Why does the Arab world still think America is all-powerful?

BY MICAH ZENKO | NOVEMBER 20, 2012

I was fortunate to spend last week in Cairo and Dubai speaking with academics, policy analysts, public officials, journalists, and activists from various Middle Eastern states. As someone who is interested in how U.S. policymakers and pundits debate, describe, and defend the role of the United States in the region, my trip provided an informed -- though admittedly selective -- window into how engaged citizens perceive U.S. foreign policy. In particular, four points stood out.

First, there is a broad desire for political leaders to actually lead -- either individually or cooperatively, through regional bodies like the Arab League -- on major regional issues, from the Palestinian situation to chronic water shortages.
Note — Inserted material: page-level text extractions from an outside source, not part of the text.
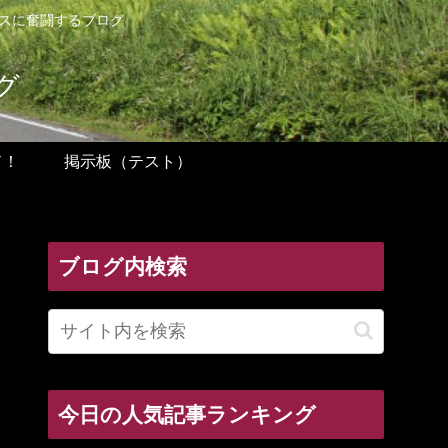
ンスに奮闘するブログ
グ
ド！
掲示板（テスト）
ブログ内検索
今日の人気記事ランキング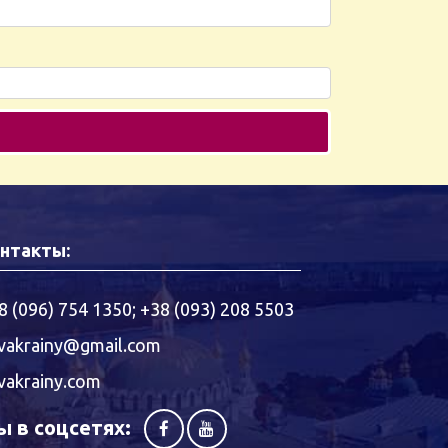
нтакты:
8 (096) 754 1350
;
+38 (093) 208 5503
vakrainy@gmail.com
vakrainy.com
 в соцсетях: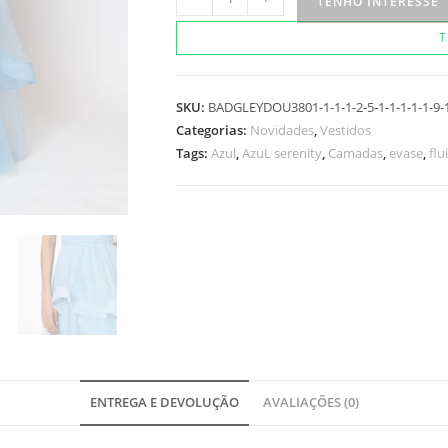
TENHO INTERESSE
Mahara
T
azul
serenity
quantidade
SKU:
BADGLEYDOU3801-1-1-1-2-5-1-1-1-1-1-9-
Categorias:
Novidades
,
Vestidos
Tags:
Azul
,
AzuL serenity
,
Camadas
,
evase
,
flu
ENTREGA E DEVOLUÇÃO
AVALIAÇÕES (0)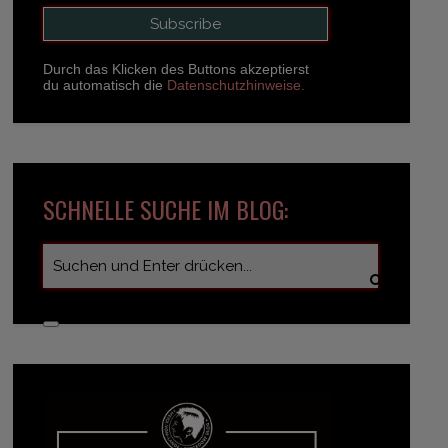
Durch das Klicken des Buttons akzeptierst
du automatisch die
Datenschutzhinweise.
SCHNELLE SUCHE IM BLOG: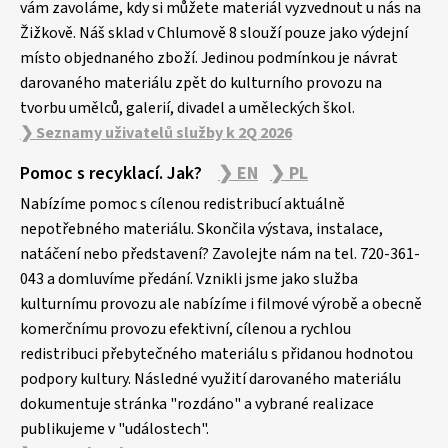
vám zavoláme, kdy si můžete materiál vyzvednout u nás na
Žižkově. Náš sklad v Chlumově 8 slouží pouze jako výdejní
místo objednaného zboží. Jedinou podmínkou je návrat
darovaného materiálu zpět do kulturního provozu na
tvorbu umělců, galerií, divadel a uměleckých škol.
❯ Seznamy uživatelů služby k 2Q 2026
Pomoc s recyklací. Jak?
❯ EN
❯ PL
Nabízíme pomoc s cílenou redistribucí aktuálně
nepotřebného materiálu. Skončila výstava, instalace,
natáčení nebo představení? Zavolejte nám na tel. 720-361-
043 a domluvíme předání. Vznikli jsme jako služba
kulturnímu provozu ale nabízíme i filmové výrobě a obecně
komerčnímu provozu efektivní, cílenou a rychlou
redistribuci přebytečného materiálu s přidanou hodnotou
podpory kultury. Následné využití darovaného materiálu
dokumentuje stránka "rozdáno" a vybrané realizace
publikujeme v "událostech".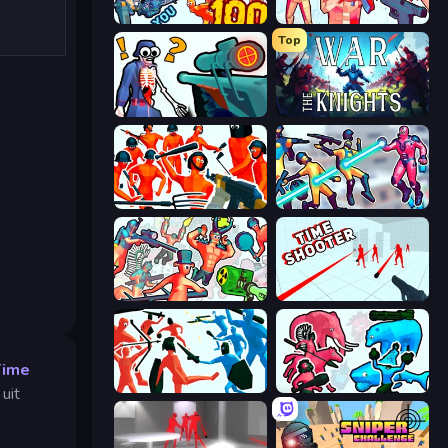
Horde Killer: You vs 100
Time Shooter 2
Top
Sniper Shot: Bullet Time
War the Knights
Funny Shooter - Destroy All
Hero 3: Flying Robot
Funny Shooter 2
Time Shooter
Time
Funny Battle Simulator
Funny Battle Simulator 2
uit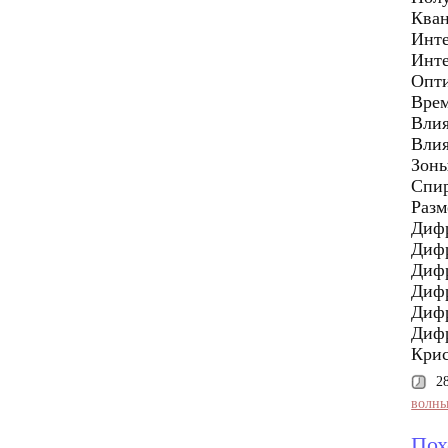
Кван
Инте
Инте
Опти
Врем
Влия
Влия
Зоны
Спир
Разм
Дифр
Дифр
Дифр
Дифр
Дифр
Дифр
Крис
2
волн
Пох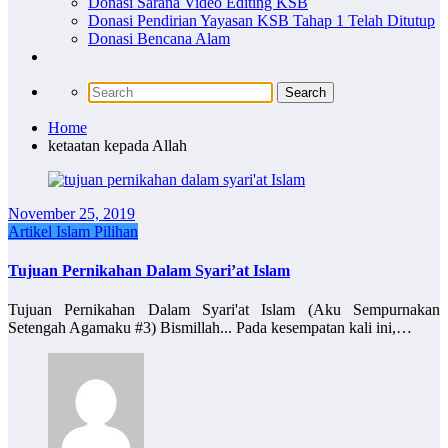
Donasi Sarana Video Editing KSB
Donasi Pendirian Yayasan KSB Tahap 1 Telah Ditutup
Donasi Bencana Alam
Home
ketaatan kepada Allah
November 25, 2019
Artikel Islam Pilihan
Tujuan Pernikahan Dalam Syari’at Islam
Tujuan Pernikahan Dalam Syari'at Islam (Aku Sempurnakan
Setengah Agamaku #3) Bismillah... Pada kesempatan kali ini,…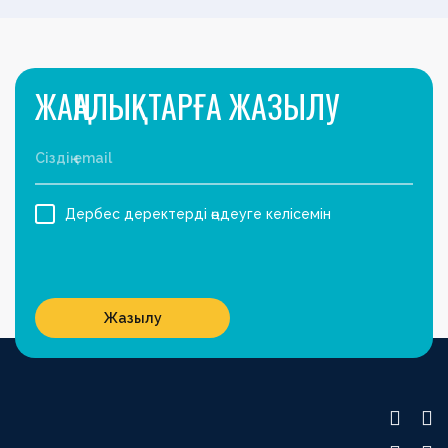
ЖАҢАЛЫҚТАРҒА ЖАЗЫЛУ
Дербес деректерді өңдеуге келісемін
Жазылу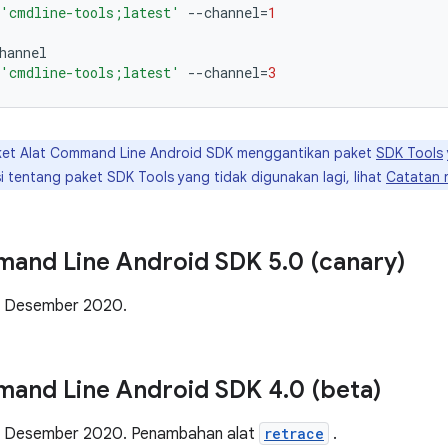
'cmdline-tools;latest'
--
channel
=
1
hannel
'cmdline-tools;latest'
--
channel
=
3
et Alat Command Line Android SDK menggantikan paket
SDK Tools
i tentang paket SDK Tools yang tidak digunakan lagi, lihat
Catatan r
mand Line Android SDK 5
.
0 (canary)
a Desember 2020.
mand Line Android SDK 4
.
0 (beta)
a Desember 2020. Penambahan alat
retrace
.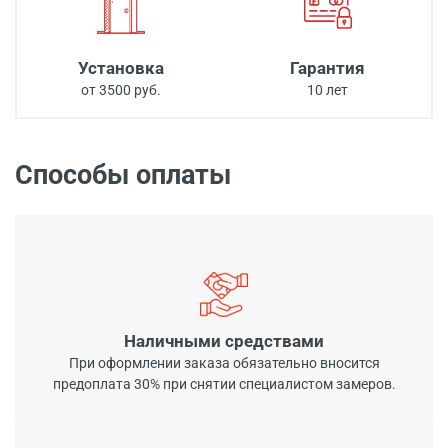
Установка
Гарантия
от 3500 руб.
10 лет
Способы оплаты
Наличными средствами
При оформлении заказа обязательно вносится
предоплата 30% при снятии специалистом замеров.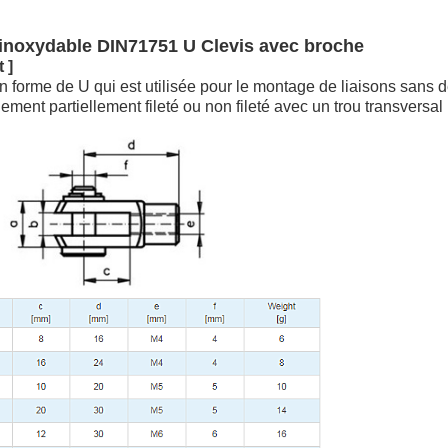
r inoxydable DIN71751 U Clevis avec broche
 ]
en forme de U qui est utilisée pour le montage de liaisons san
ment partiellement fileté ou non fileté avec un trou transversal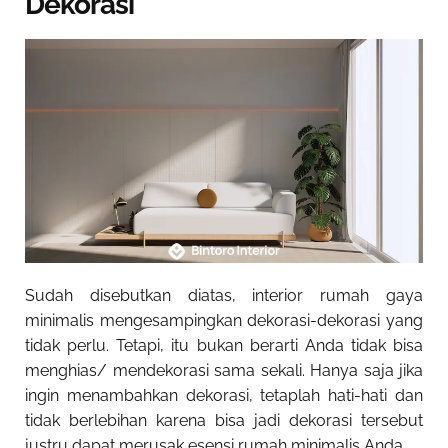
Dekorasi
Sudah disebutkan diatas, interior rumah gaya
minimalis mengesampingkan dekorasi-dekorasi yang
tidak perlu. Tetapi, itu bukan berarti Anda tidak bisa
menghias/ mendekorasi sama sekali. Hanya saja jika
ingin menambahkan dekorasi, tetaplah hati-hati dan
tidak berlebihan karena bisa jadi dekorasi tersebut
justru dapat merusak esensi rumah minimalis Anda.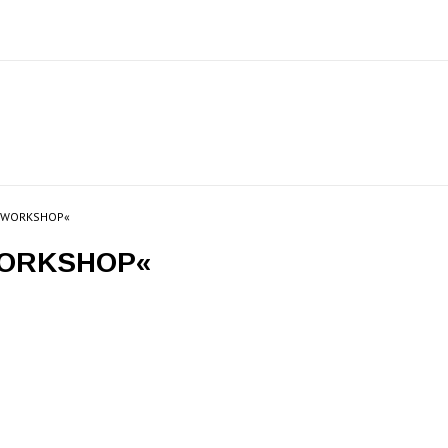
»WORKSHOP«
ORKSHOP«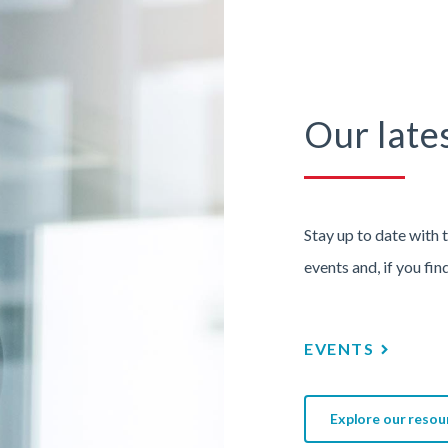
Our late
Stay up to date with 
events and, if you fin
EVENTS
Explore our resou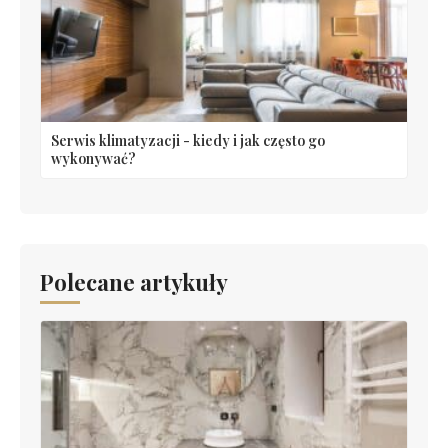
Serwis klimatyzacji - kiedy i jak często go
wykonywać?
Polecane artykuły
On Sunday, Egyptian President Mohamed Morsi warned: "Everyone should remember, the peoples of the region are different than before. The leadership in the region is different." However, few people held out much hope for this new leadership for three complimentary reasons:

1) There is tremendous skepticism of all forms of state authority, regardless of religion, ideology, or how the leadership came to power. As a young Egyptian activist noted: "This is an era of suspicion, and we don't trust our own leaders."

2) The most plausible contenders for assuming a greater leadership role were Turkey, Egypt, and Saudi Arabia. However, it remains to be seen whether the political leaders in those countries are up to the challenge -- with particularly acute disappointment over Turkish Prime Minister Tayyip Erdogan's habit of overpromising and underdelivering.

3) The pathology of helplessness and abdication of responsibility from past and present political leaders in the Middle East is hard to overstate. Many people seemed to believe that they possessed little agency over their personal and political trajectories, while acknowledging that this was a soothing excuse for inaction.

Second, there is a broad acceptance and understanding that the United States should have a continued role in the region, particularly regarding development and diplomacy. Leading foreign policy thinkers from the Freedom and Justice Party (FJP) repeatedly demanded immediate foreign aid and argued that the United States should implement a Marshall Plan for Egypt in return for its decades-long support of Hosni Mubarak. In addition, they believed that the White House could produce billions of dollars of unconditional aid within the next few months. Given that the FJP experts had all lived or studied in the United States, it was surprising how little they knew about the appropriations process or the limited appetite for increasing the foreign aid budget.

(For all of its attention in domestic politics, no one was aware of the potential impact of the so-called fiscal cliff on the U.S. ability to sustain its commitments around the world. It seemed implausible that American officials would allow such a thing to happen, or that the United States could run out of money.) 

Third, to broker diplomatic outcomes to enduring conflicts in the Middle East, many ascribed a level of power and influence to the United States that would make even the most ardent of neoconservatives wince. For example, although few believed President Obama would make a serious effort to facilitate an Israel-Palestine peace agreement, most believed he could so quickly if he prioritized the issue, since Tel Aviv supposedly takes direct orders from Washington.